Data entries
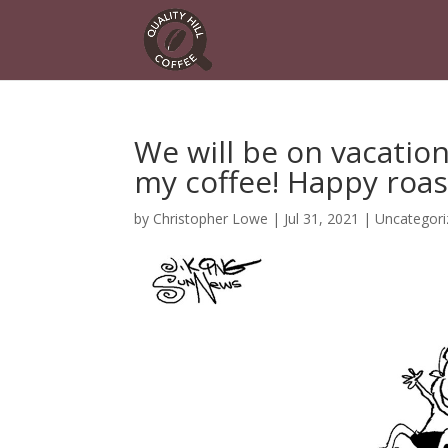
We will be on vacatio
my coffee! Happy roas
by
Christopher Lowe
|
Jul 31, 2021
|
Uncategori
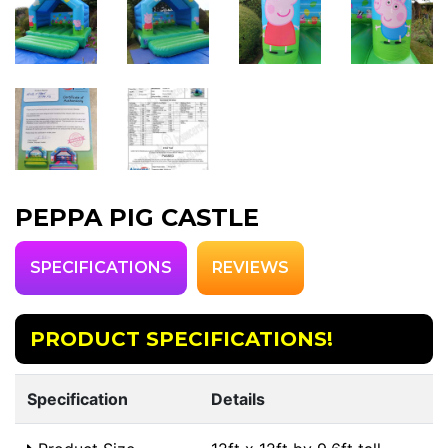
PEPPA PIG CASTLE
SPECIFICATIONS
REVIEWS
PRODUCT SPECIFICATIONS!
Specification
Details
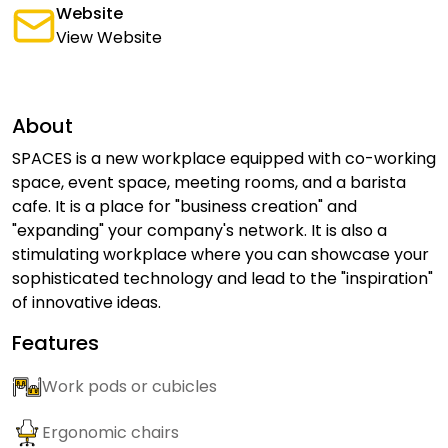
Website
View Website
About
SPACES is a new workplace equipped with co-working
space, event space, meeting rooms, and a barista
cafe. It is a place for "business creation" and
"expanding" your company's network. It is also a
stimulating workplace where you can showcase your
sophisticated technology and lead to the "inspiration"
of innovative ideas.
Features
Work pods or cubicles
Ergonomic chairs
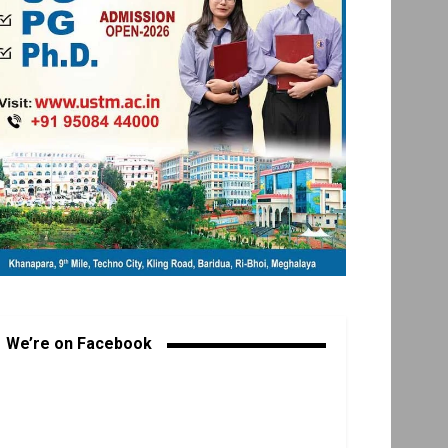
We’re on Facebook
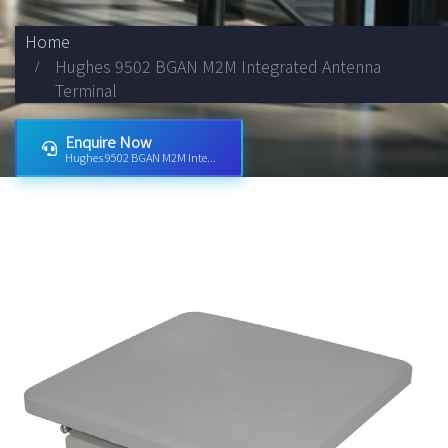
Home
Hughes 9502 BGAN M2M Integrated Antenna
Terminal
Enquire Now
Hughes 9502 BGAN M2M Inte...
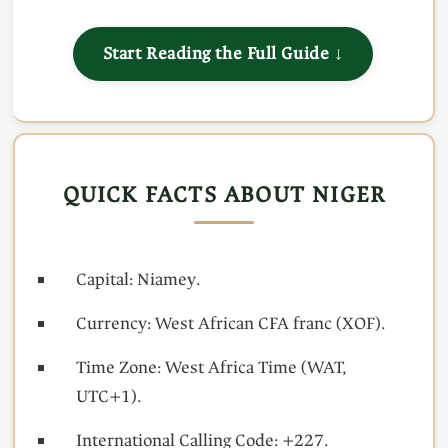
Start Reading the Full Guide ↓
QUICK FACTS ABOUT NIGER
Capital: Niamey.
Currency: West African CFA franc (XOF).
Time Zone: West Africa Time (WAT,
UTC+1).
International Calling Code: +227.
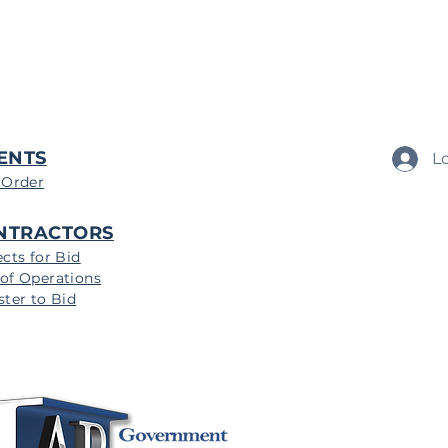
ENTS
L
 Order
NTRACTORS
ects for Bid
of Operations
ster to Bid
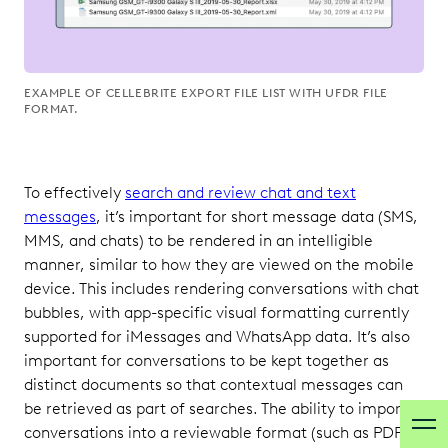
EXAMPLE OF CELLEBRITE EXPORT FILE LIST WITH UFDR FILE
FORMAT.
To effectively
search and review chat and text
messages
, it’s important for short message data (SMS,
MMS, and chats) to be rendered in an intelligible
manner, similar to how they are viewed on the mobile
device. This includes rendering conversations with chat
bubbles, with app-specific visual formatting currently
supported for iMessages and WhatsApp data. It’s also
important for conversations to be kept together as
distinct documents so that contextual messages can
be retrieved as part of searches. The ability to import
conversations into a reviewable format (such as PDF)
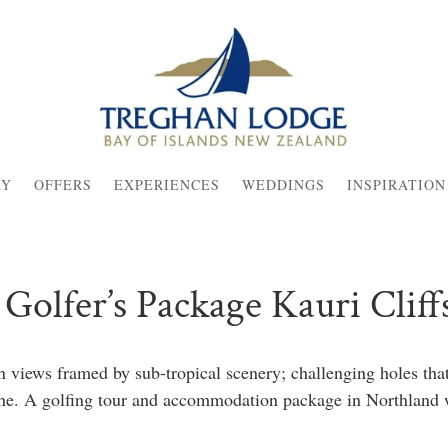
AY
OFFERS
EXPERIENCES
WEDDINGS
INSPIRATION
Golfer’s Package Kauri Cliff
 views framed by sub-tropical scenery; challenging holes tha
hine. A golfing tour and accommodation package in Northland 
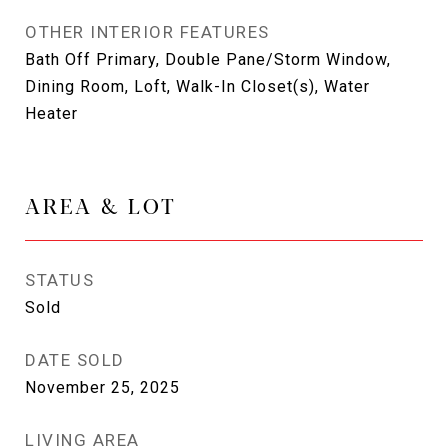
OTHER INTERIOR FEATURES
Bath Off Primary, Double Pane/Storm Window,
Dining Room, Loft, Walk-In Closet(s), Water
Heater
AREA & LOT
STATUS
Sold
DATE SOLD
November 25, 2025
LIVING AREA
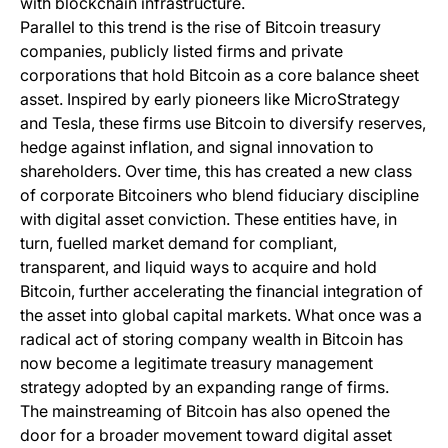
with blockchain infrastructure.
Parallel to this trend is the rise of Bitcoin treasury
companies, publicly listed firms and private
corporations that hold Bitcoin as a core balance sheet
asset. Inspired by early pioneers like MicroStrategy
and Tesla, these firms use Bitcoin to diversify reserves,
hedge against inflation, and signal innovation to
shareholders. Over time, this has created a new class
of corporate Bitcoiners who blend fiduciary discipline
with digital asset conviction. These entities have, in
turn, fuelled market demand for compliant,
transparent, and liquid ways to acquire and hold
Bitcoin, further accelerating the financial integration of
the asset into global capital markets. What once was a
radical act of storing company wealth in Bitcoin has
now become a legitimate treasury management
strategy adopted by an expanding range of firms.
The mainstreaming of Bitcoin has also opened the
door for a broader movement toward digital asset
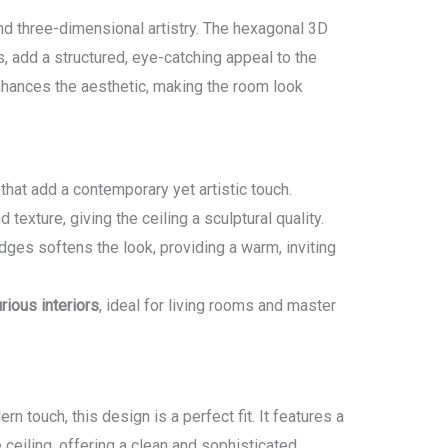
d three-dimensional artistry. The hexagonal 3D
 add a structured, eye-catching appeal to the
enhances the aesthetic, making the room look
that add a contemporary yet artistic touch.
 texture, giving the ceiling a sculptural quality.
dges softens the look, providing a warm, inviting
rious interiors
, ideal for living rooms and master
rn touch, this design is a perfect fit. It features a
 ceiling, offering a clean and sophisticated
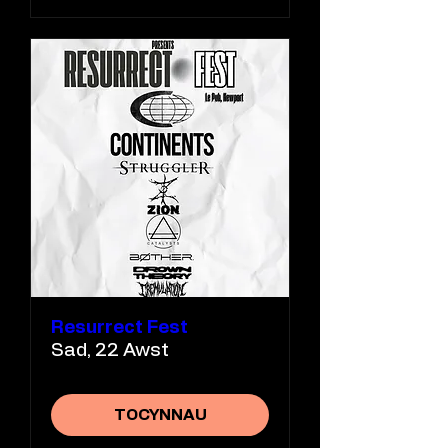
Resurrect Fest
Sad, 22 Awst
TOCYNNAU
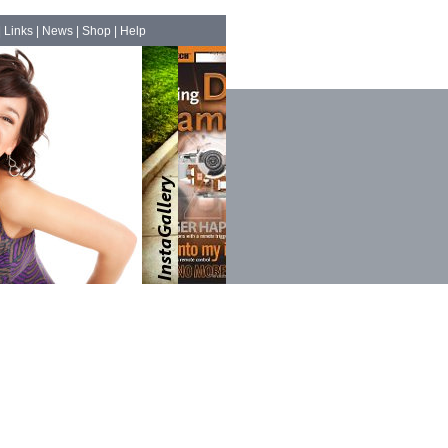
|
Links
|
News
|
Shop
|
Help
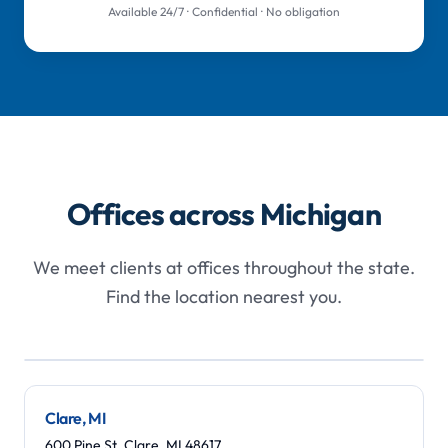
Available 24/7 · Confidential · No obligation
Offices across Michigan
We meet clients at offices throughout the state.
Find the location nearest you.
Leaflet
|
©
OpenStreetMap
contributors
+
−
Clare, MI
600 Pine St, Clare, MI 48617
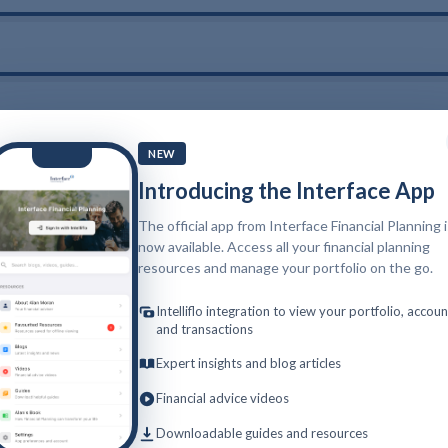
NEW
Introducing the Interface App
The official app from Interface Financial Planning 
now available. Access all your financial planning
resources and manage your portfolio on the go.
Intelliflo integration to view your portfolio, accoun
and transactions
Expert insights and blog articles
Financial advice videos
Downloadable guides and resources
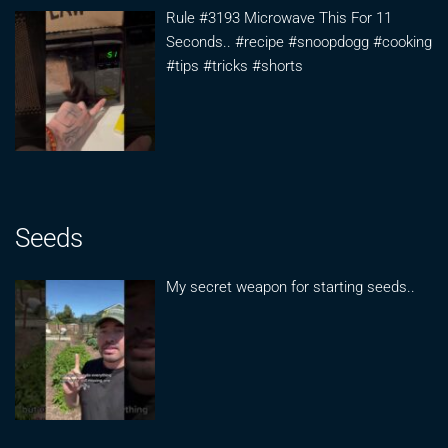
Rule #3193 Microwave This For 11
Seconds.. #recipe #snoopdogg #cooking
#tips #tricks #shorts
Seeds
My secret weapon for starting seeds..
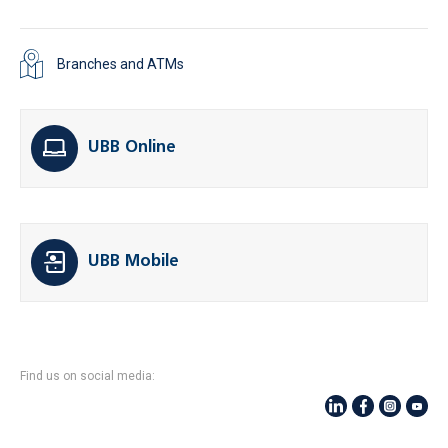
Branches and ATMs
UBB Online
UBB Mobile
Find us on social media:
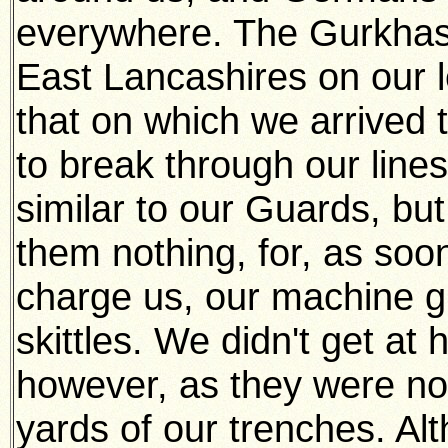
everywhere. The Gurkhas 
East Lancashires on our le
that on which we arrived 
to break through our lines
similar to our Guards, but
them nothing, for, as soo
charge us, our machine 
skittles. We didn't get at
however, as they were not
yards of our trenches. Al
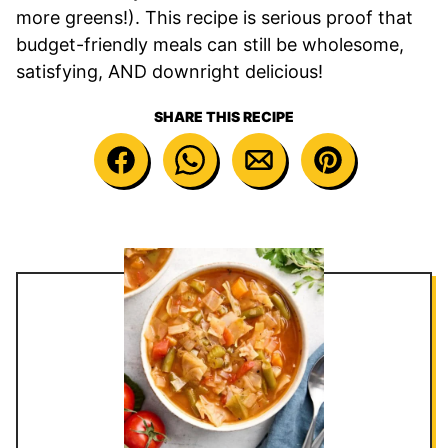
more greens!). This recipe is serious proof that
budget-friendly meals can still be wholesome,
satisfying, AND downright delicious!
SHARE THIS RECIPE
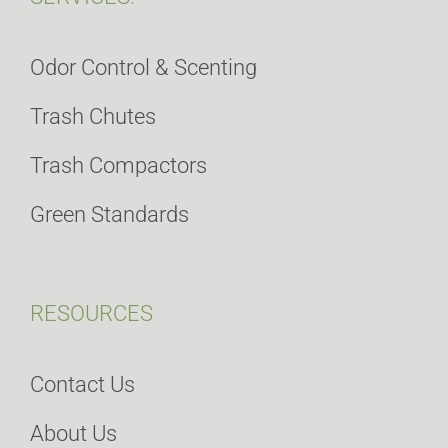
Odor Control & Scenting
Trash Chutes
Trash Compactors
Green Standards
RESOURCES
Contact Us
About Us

• [Work instructions]: Work through the data above line by line and give the number of lines in which "that" occurs. Add nothing else.

• [Result of this exercise]: 5